I could hear my window being opened up all the way and I sat up to see Draya climbing through it.

“Draya what are you doing here?”

“I want to talk.”

“Oh now you want to talk? I tell you that I love you and so you dump me and then ghost me for 5 days! I tried texting and calling you! I lost count of how many messages I must have left you! Hell the third day I went over to the house, I stood there ringing the door bell and knocking for hours! I was about to give up when Celeste answered the door; then I ask to see you and she tells me that you don’t want to see me…” Hot trears of anger and hurt are running down my face now. “…It broke my heart to hear that! It was devastating and yet I still tried to get into contact with you! I wanted answers hell just wanted to hear your voice anything but tonight I just gave up because it seemed pretty clear to me that you wanted nothing to do with me. I was just done with it. Done being hurt by every call you didn’t answer and every text you wouldn’t respond to. I couldn’t take it anymore! So I was done. You show up and now you want to talk? How do you have the fucking nerve?”

“Darling…” she said reaching out to touch me probably too try to wipe my tears away because she always did but I stopped her. “Don’t touch me! And don’t call me darling or princess; you don’t get to call me that anymore. You can call me Sarah and that’s it!”

She with drew her hand and sat down at the end of my bed. “I never wanted to hurt you Sarah. I really didn’t. I was being stupid and foolish I know that now. When you told me you loved me in that moment I knew that I love you too.”

“Then why Draya? Why did you start avoiding me and acting like I didn’t exist? You don’t do that to people you love.”

“Because it terrifies me! The last person that I felt this way about… was Shaylyn and it ended tragically. I didn’t want to feel that way again. When I lost Shaylyn I vowed and swore to myself that I would never fall again, never love again because it hurts to much in the end and I didn’t ever want to hurt like that again.”

“You really think I would hurt you?”

“Not intentionally, no, but the fact is that you are human and humans don’t live forever. Shaylyn died in my arms; I watched the life literally drain from her. I saw the light leave her eyes, felt her body go cold and still, heard her heart beat one last time. I felt like some part of me died too; hell I wished I was dead. I don’t think I could bare it if that happened to you; because I don’t want to be without you. You have become my everything. It’s like we’re two sides of the same coin and one cannot truly live without that which makes it whole; you make me whole Sarah and I haven’t felt like that in a very long time. I don’t want to lose you. I was an idiot and I hope you can find it in your heart even though I broke it to forgive me.”

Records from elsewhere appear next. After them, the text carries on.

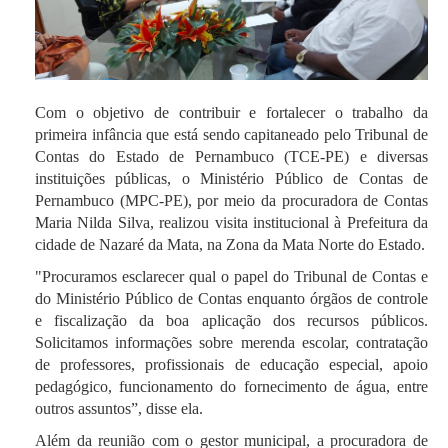
Com o objetivo de contribuir e fortalecer o trabalho da
primeira infância que está sendo capitaneado pelo Tribunal de
Contas do Estado de Pernambuco (TCE-PE) e diversas
instituições públicas, o Ministério Público de Contas de
Pernambuco (MPC-PE), por meio da procuradora de Contas
Maria Nilda Silva, realizou visita institucional à Prefeitura da
cidade de Nazaré da Mata, na Zona da Mata Norte do Estado.
"Procuramos esclarecer qual o papel do Tribunal de Contas e
do Ministério Público de Contas enquanto órgãos de controle
e fiscalização da boa aplicação dos recursos públicos.
Solicitamos informações sobre merenda escolar, contratação
de professores, profissionais de educação especial, apoio
pedagógico, funcionamento do fornecimento de água, entre
outros assuntos”, disse ela.
Além da reunião com o gestor municipal, a procuradora de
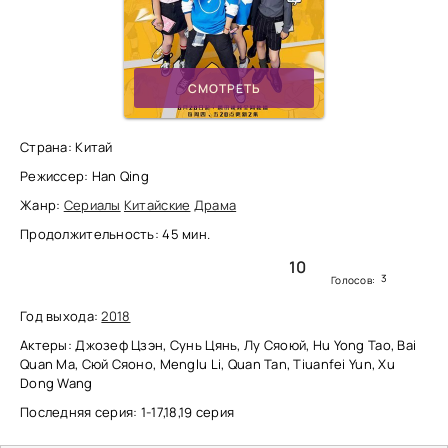
СМОТРЕТЬ
Страна: Китай
Режиссер: Han Qing
Жанр:
Сериалы
Китайские
Драма
Продолжительность: 45 мин.
10
3
Голосов:
Год выхода:
2018
Актеры: Джозеф Цзэн, Сунь Цянь, Лу Сяоюй, Hu Yong Tao, Bai
Quan Ma, Сюй Сяоно, Menglu Li, Quan Tan, Tiuanfei Yun, Xu
Dong Wang
Последняя серия: 1-17,18,19 серия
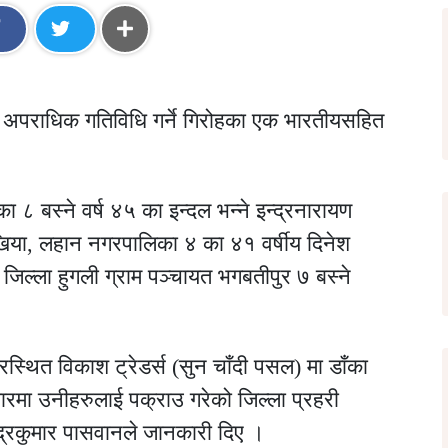
 अपराधिक गतिविधि गर्ने गिरोहका एक भारतीयसहित
ा ८ बस्ने वर्ष ४५ का इन्दल भन्ने इन्द्रनारायण
मुखिया, लहान नगरपालिका ४ का ४१ वर्षीय दिनेश
 जिल्ला हुगली ग्राम पञ्चायत भगबतीपुर ७ बस्ने
थित विकाश ट्रेडर्स (सुन चाँदी पसल) मा डाँका
ारमा उनीहरुलाई पक्राउ गरेको जिल्ला प्रहरी
न्द्रकुमार पासवानले जानकारी दिए ।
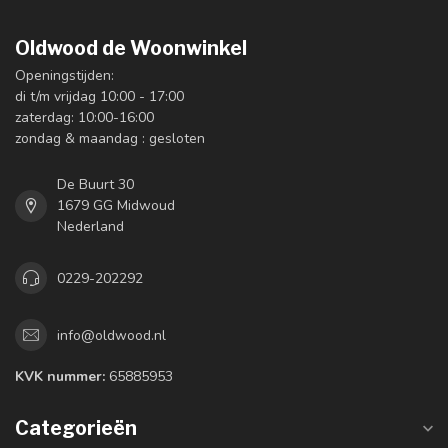
Oldwood de Woonwinkel
Openingstijden:
di t/m vrijdag 10:00 - 17:00
zaterdag: 10:00-16:00
zondag & maandag : gesloten
De Buurt 30
1679 GG Midwoud
Nederland
0229-202292
info@oldwood.nl
KVK nummer:
65885953
Categorieën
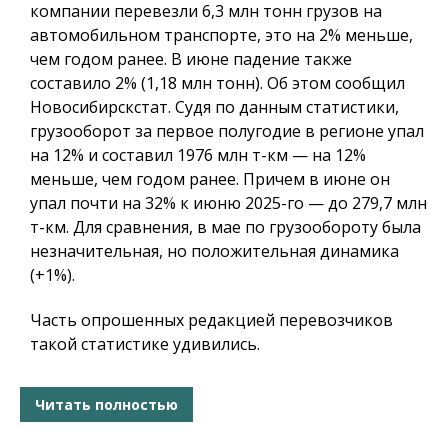
компании перевезли 6,3 млн тонн грузов на
автомобильном транспорте, это на 2% меньше,
чем годом ранее. В июне падение также
составило 2% (1,18 млн тонн). Об этом сообщил
Новосибирскстат. Судя по данным статистики,
грузооборот за первое полугодие в регионе упал
на 12% и составил 1976 млн т-км — на 12%
меньше, чем годом ранее. Причем в июне он
упал почти на 32% к июню 2025-го — до 279,7 млн
т-км. Для сравнения, в мае по грузообороту была
незначительная, но положительная динамика
(+1%).
Часть опрошенных редакцией перевозчиков
такой статистике удивились.
Читать полностью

I wanted to forgive her too. I wanted to throw myself into her arms and tell her all was forgiven. But I couldn’t, not after what happened, not at risk of my already damaged heart, not if she would put me through this a second time. I wasn’t ok with a short term relationship anymore; maybe I never was, all I knew for certain was I couldn’t lose her again. I couldn’t go through this again. “No Draya, I might forgive but not forget. I don’t think I can take you back, not if this is still just a short term thing, not if you are going to leave in a few months and then leave me again. I won’t go through this a second time. I can’t!”

“I have no intention of going anywhere; and if I did I wouldn’t go without taking you with me. I am all in.”

I wasn’t sure what to think, or feel, I wanted to believe what she said I really did but there was a part of my brain that said I had to be smart and protect myself from more hurt. That she shouldn’t get off so easily. Shouldn’t treat me this way without any consequences. Shouldn’t be allowed to break my heart and get away with it.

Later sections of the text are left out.